Saving Money On Individual Health Insurance Policies

By Amanda C. Haury | June 29, 2012 AAA

In today's economy, many people are forced to enroll in an individual health insurance policy due to being unemployed or by being employed by a company that is unable to provide health insurance to its employees. You should consider yourself fortunate if you receive health coverage from your employer. Individual health coverage can be extremely expensive if you do not choose carefully. While you are more likely to pay higher out-of-pocket costs with an individual policy than with an employer-funded group plan, there are some effective ways to lower your costs. Here is a look at how you can save money when enrolling in an individual health insurance policy.

Shop Around
Just like with any other purchase, when purchasing health insurance you will want to shop around and compare various policies with a fine-tooth comb. Individual health insurance policies have different features and vary quite broadly from one another. In order to find the individual health insurance policy that best fits your needs, comparison shop and you can quickly see which health insurance policy is right for you.

HMO vs. PPO
The type of plan you choose could mean the difference between saving money and shelling out a lot more than you intended. There are several different types of individual health insurance policies available on the market. Just two of the options are PPO (Preferred Provider Organization), and HMO (Health Maintenance Organization). A PPO policy allows you greater flexibility with the doctors and hospitals you visit. However, you can expect to pay a higher out-of-pocket cost in terms of deductibles and premiums.

Alternatively, HMO policies frequently have a lower out-of pocket cost. However, with HMO policies, you will not have the same flexibility that a PPO plan would allow and it may only allow you to visit specific healthcare providers.

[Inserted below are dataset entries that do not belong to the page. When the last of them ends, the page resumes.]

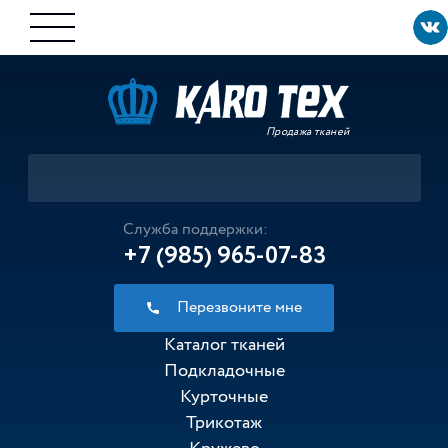
Продажа тканей
Служба поддержки:
+7 (985) 965-07-83
Перезвоните мне
Каталог тканей
Подкладочные
Курточные
Трикотаж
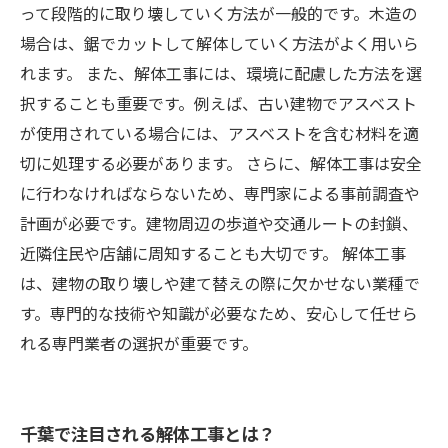
って段階的に取り壊していく方法が一般的です。木造の
場合は、鋸でカットして解体していく方法がよく用いら
れます。 また、解体工事には、環境に配慮した方法を選
択することも重要です。例えば、古い建物でアスベスト
が使用されている場合には、アスベストを含む材料を適
切に処理する必要があります。 さらに、解体工事は安全
に行わなければならないため、専門家による事前調査や
計画が必要です。建物周辺の歩道や交通ルートの封鎖、
近隣住民や店舗に周知することも大切です。 解体工事
は、建物の取り壊しや建て替えの際に欠かせない業種で
す。専門的な技術や知識が必要なため、安心して任せら
れる専門業者の選択が重要です。
千葉で注目される解体工事とは？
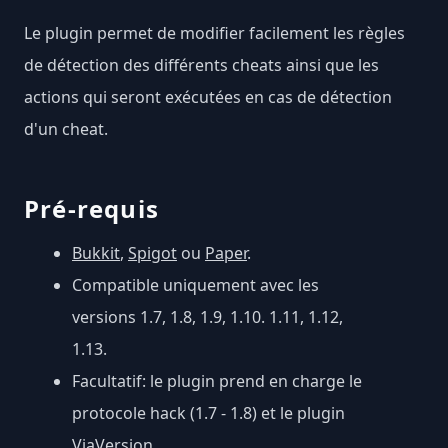
Le plugin permet de modifier facilement les règles
de détection des différents cheats ainsi que les
actions qui seront exécutées en cas de détection
d'un cheat.
Pré-requis
Bukkit
,
Spigot
ou
Paper
.
Compatible uniquement avec les
versions 1.7, 1.8, 1.9, 1.10. 1.11, 1.12,
1.13.
Facultatif: le plugin prend en charge le
protocole hack (1.7 - 1.8) et le plugin
ViaVersion.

SEE: Fighting The High Costs Of Healthcare

Higher Premium Often Means Lower Co-Payments
A common method of determining premiums of health insurance is if you pay a higher premium, your out-of-pocket costs, such as copays and deductibles, will be less. This is where you will need to weigh your options very carefully. If the consumer is in good health, he or she may want to consider a plan that has a low premium, since he or she does not to have many medical expenses throughout the contract year. However, if the consumer expects to have a considerable amount of medical costs throughout the year, he or she may want to consider a plan that offers a higher level of benefits.

Keep Your Eye Out for Additional Perks
Some individual policies have added benefits, such as prescription coverage programs to enhance a healthy lifestyle, such as dental coverage. Not all individual policies are created equal. When you are shopping around, don't just look at the basic services that the plan covers. Call the insurance carrier and ask if there are any added bonuses to enrolling with them as opposed to a competitor. You may be surprised by how much one insurance carrier offers vs. another.

SEE: Understanding Your Insurance Contract

Look Out for Age Branding and Pre-Existing Condition Clauses
Enrolling in an individual policy is much different than signing up for health coverage with an employer. Many individual policies are subject to age banding and pre-existing condition clauses that can cause plans to skyrocket. Prior to enrolling, ask a representative at the insurance company if your plan is subject to age banding or pre-existing condition clauses. Age banding is a method that insurance companies use to determine premium rates.

As patients age, their need for health insurance becomes greater than it was when they were young adults. Due to this fact, some insurance companies charge a higher rate for aging subscribers. Additionally, if you have a pre-existing condition, your health insurance carrier can employ a clause stating that it does not have to pay for charges related to pre-existing conditions for a specific amount of time. Play it safe, and get all of your information upfront about these costly features.

SEE: 5 Health Insurance Considerations

Beware of Hidden Costs
There can be other hidden costs with health insurance, such as co-insurance. Co-insurance is a percentage of the total bill that is the patient liability. Typically, there is a coinsurance limit or out-of-pocket maximum clause on most individual policies. However, if there is no maximum, patient costs can skyrocket. Be sure that you understand your health insurance policy before signing on the dotted lines. Most health insurance carriers will give potential subscribers a breakdown of patient liability should they need to seek medical care. Don't let your medical policy catch you off guard, review the information at great length before making a decision.

The Bottom Line
Enrolling in an individual health insurance policy can be quite expensive if you do not tread carefully. You can protect your wallet when enrolling in an individual health insurance policy by carefully comparing the features and prices of each individual policy, and selecting the one that best meets the needs of your family.